Spiritual Gifts
Origin:
1. Modus operandi of the
Jewish Age was special empowering for special jobs, that is, to perform
miracles — Matthew 10:1
2. When Jesus ascended into heaven
after His resurrection He emptied Paradise — transferred the soul and spirit of
Old Testament saints to the 3rd heaven — Ephesians 4:8, “led captivity”: soul
and spirit (no resurrection body); “captive”: Soul and spirit to heaven, still
no resurrection body.
3. He also “gave gifts unto men” —
Ephesians 4:8, spiritual gifts.
4. Each believer in the Church Age
receives a spiritual gift at the moment of salvation — 1 Corinthians 12:11.
5. You do not seek a spiritual gift.
You do not earn or work for spiritual gifts.
You do not get one on the basis of any human ability.
Whatever gift you have is the sovereign decision of the Holy Spirit.
6. All members of the Godhead are
involved in spiritual gifts.
7. Since God the Father is the
planner, we assume He decided X number for pastors, teachers, helps, etc. 1
Corinthians 12:28, “And God”: God the Father.

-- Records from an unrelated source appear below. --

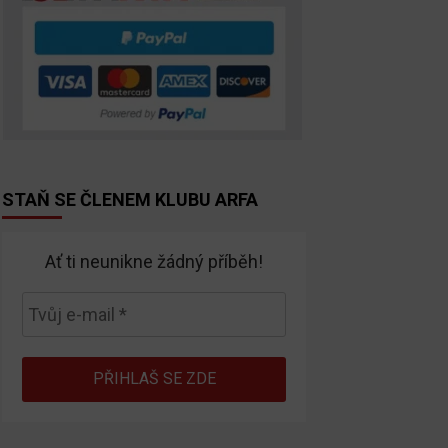
STAŇ SE ČLENEM KLUBU ARFA
Ať ti neunikne žádný příběh!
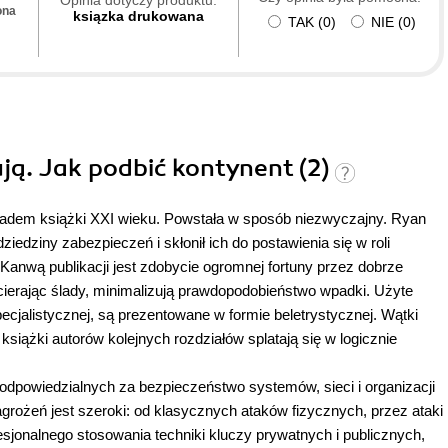
ona
ksiązka drukowana
TAK
(
0
)
NIE
(
0
)
ują. Jak podbić kontynent (2)
ykładem książki XXI wieku. Powstała w sposób niezwyczajny. Ryan
ziedziny zabezpieczeń i skłonił ich do postawienia się w roli
Kanwą publikacji jest zdobycie ogromnej fortuny przez dobrze
cierając ślady, minimalizują prawdopodobieństwo wpadki. Użyte
pecjalistycznej, są prezentowane w formie beletrystycznej. Wątki
książki autorów kolejnych rozdziałów splatają się w logicznie
żb odpowiedzialnych za bezpieczeństwo systemów, sieci i organizacji
rożeń jest szeroki: od klasycznych ataków fizycznych, przez ataki
jonalnego stosowania techniki kluczy prywatnych i publicznych,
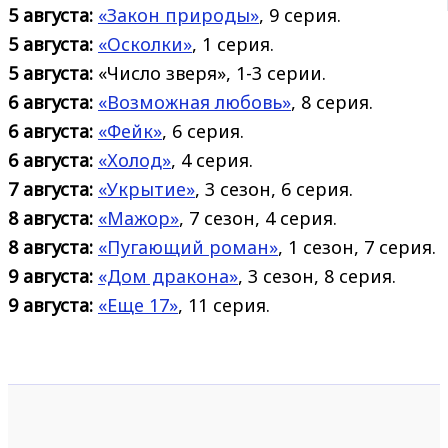
5 августа:
«Закон природы»
, 9 серия.
5 августа:
«Осколки»
, 1 серия.
5 августа:
«Число зверя», 1-3 серии.
6 августа:
«Возможная любовь»
, 8 серия.
6 августа:
«Фейк»
, 6 серия.
6 августа:
«Холод»
, 4 серия.
7 августа:
«Укрытие»
, 3 сезон, 6 серия.
8 августа:
«Мажор»
, 7 сезон, 4 серия.
8 августа:
«Пугающий роман»
, 1 сезон, 7 серия.
9 августа:
«Дом дракона»
, 3 сезон, 8 серия.
9 августа:
«Еще 17»
, 11 серия.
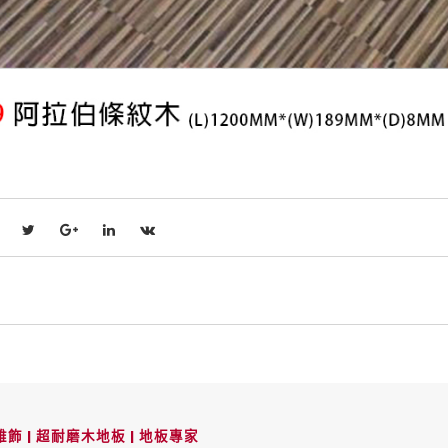
飾 | 超耐磨木地板 | 地板專家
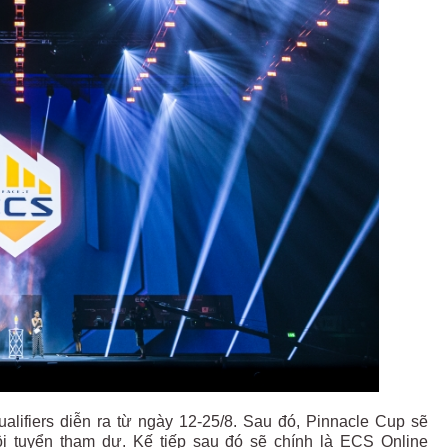
lifiers diễn ra từ ngày 12-25/8. Sau đó, Pinnacle Cup sẽ
ội tuyển tham dự. Kế tiếp sau đó sẽ chính là ECS Online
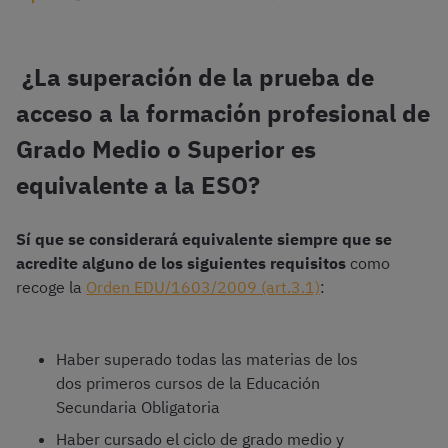
¿La superación de la prueba de
acceso a la formación profesional de
Grado Medio o Superior es
equivalente a la ESO?
Sí que se considerará equivalente siempre que se
acredite alguno de los siguientes requisitos
como
recoge la
Orden EDU/1603/2009 (art.3.1)
:
Haber superado todas las materias de los
dos primeros cursos de la Educación
Secundaria Obligatoria
Haber cursado el ciclo de grado medio y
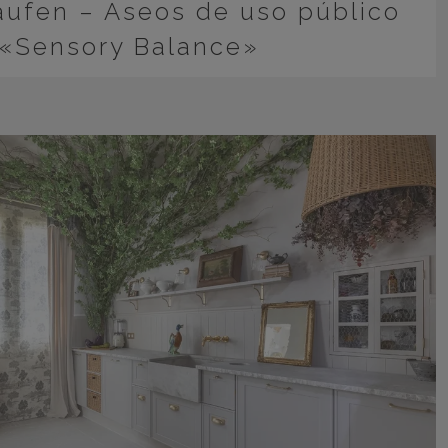
aufen – Aseos de uso público
«Sensory Balance»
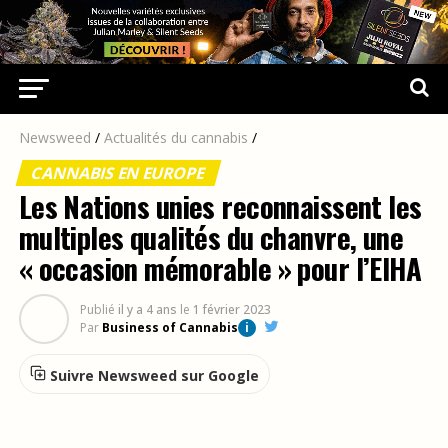
Newsweed
/
Actualités du cannabis
/
CANNABIS EN EUROPE
Les Nations unies reconnaissent les
multiples qualités du chanvre, une
« occasion mémorable » pour l’EIHA
Publié
il y a 4 ans
le
1 février 2023
Par
Business of Cannabis
i
Suivre Newsweed sur Google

8. Jesus Christ provided the basis
for spiritual gifts — Ephesians 4:8-11.
9. The Holy Spirit appoints the gift
to the person — 1 Corinthians 12:11.
10. Spiritual gifts are the Father’s
organised witness (not personal witness) to the plan of
salvation. Hebrews 2:4. Behind any man’s evangelistic campaign are all kinds of
spiritual gifts — a team proposition. All members of the same team, but they
play different positions.
11. Ephesians 4:12, gives the purpose
of spiritual gifts:
a) Equipping: “for the
perfecting of the saints.”
b) Production: “for the
work of the ministry”: Every believer represents Jesus Christ.
c) Supply: “for the
edifying (building up) of the body of Christ.”
You build up the body of Christ by
adding new believers and by helping other believers to grow.
Spiritual
Gifts
1. Scriptures: 1 Corinthians
12; Romans 12; Ephesians 4:11. All spiritual gifts are not listed in scripture,
but merely representative of categorical concepts. Some require preparation,
therefore they are mentioned (teaching type). The purpose of some of the
spiritual gifts are mentioned in Ephesians 4:8-13.

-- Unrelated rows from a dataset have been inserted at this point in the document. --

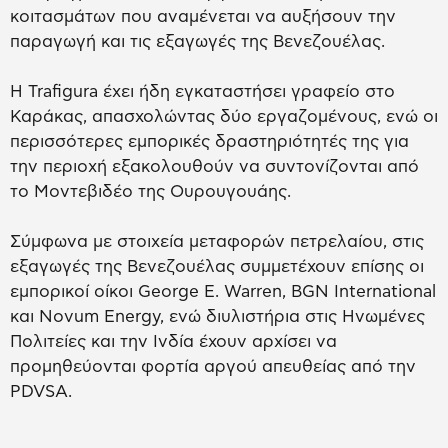
κοιτασμάτων που αναμένεται να αυξήσουν την
παραγωγή και τις εξαγωγές της Βενεζουέλας.
Η Trafigura έχει ήδη εγκαταστήσει γραφείο στο
Καράκας, απασχολώντας δύο εργαζομένους, ενώ οι
περισσότερες εμπορικές δραστηριότητές της για
την περιοχή εξακολουθούν να συντονίζονται από
το Μοντεβιδέο της Ουρουγουάης.
Σύμφωνα με στοιχεία μεταφορών πετρελαίου, στις
εξαγωγές της Βενεζουέλας συμμετέχουν επίσης οι
εμπορικοί οίκοι George E. Warren, BGN International
και Novum Energy, ενώ διυλιστήρια στις Ηνωμένες
Πολιτείες και την Ινδία έχουν αρχίσει να
προμηθεύονται φορτία αργού απευθείας από την
PDVSA.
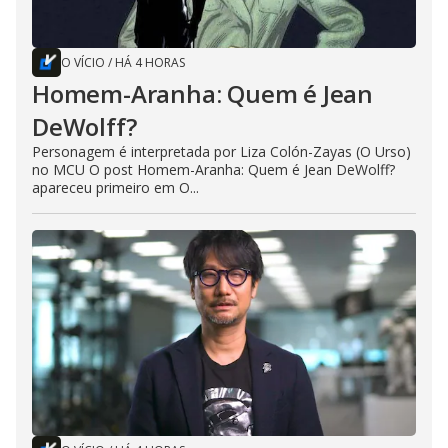
O VÍCIO
/
HÁ 4 HORAS
Homem-Aranha: Quem é Jean
DeWolff?
Personagem é interpretada por Liza Colón-Zayas (O Urso)
no MCU O post Homem-Aranha: Quem é Jean DeWolff?
apareceu primeiro em O...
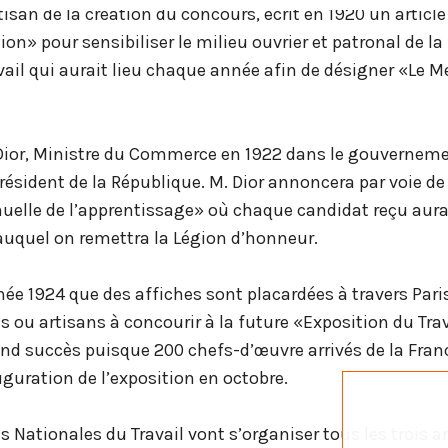
tisan de la création du concours, écrit en 1920 un article
ion» pour sensibiliser le milieu ouvrier et patronal de la
ail qui aurait lieu chaque année afin de désigner «Le Me
Dior, Ministre du Commerce en 1922 dans le gouverneme
résident de la République. M. Dior annoncera par voie de
uelle de l’apprentissage» où chaque candidat reçu aura 
 auquel on remettra la Légion d’honneur.
née 1924 que des affiches sont placardées à travers Paris
s ou artisans à concourir à la future «Exposition du Trav
and succès puisque 200 chefs-d’œuvre arrivés de la Fran
auguration de l’exposition en octobre.
s Nationales du Travail vont s’organiser tous les trois a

2. Every believer receives at least
one spiritual gift at the moment of salvation — 1 Corinthians 12:11.
3. Each spiritual gift is necessary
for function in the body of Christ. The body of Christ is a team of believers
working together. Your spiritual gift is your position on the team.
4. It is not necessary for you to recognise
your spiritual gift for you to function under it. Function is dependent upon
the filling of the Holy Spirit, and the erection of an edification complex,
rather than your knowledge of your spiritual gift.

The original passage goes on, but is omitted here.